Using the data that follows, say how many lines contain the word "dans", giving the number by itself.

[ENTRIES PROVIDED Boundary: Start]

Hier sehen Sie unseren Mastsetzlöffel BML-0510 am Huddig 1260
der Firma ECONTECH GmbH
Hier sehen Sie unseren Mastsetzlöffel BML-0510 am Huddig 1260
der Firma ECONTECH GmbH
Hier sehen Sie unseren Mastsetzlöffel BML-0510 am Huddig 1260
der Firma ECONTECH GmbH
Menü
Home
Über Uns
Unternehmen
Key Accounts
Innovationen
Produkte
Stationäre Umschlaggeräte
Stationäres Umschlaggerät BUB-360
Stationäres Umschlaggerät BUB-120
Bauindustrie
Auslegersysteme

[ENTRIES PROVIDED Boundary: End]
[ENTRIES PROVIDED Boundary: Start]

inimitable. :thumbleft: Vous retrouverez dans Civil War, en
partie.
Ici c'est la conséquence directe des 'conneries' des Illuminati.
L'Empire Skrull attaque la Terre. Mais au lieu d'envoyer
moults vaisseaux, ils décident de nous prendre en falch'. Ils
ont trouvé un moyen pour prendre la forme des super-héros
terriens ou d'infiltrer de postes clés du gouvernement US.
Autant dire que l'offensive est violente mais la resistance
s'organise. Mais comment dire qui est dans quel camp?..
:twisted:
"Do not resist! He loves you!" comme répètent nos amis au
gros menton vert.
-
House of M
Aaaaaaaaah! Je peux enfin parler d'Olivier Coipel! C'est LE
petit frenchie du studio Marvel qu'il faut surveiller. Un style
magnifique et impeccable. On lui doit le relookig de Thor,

[ENTRIES PROVIDED Boundary: End]

SOLUTION TO THE PROBLEM »
2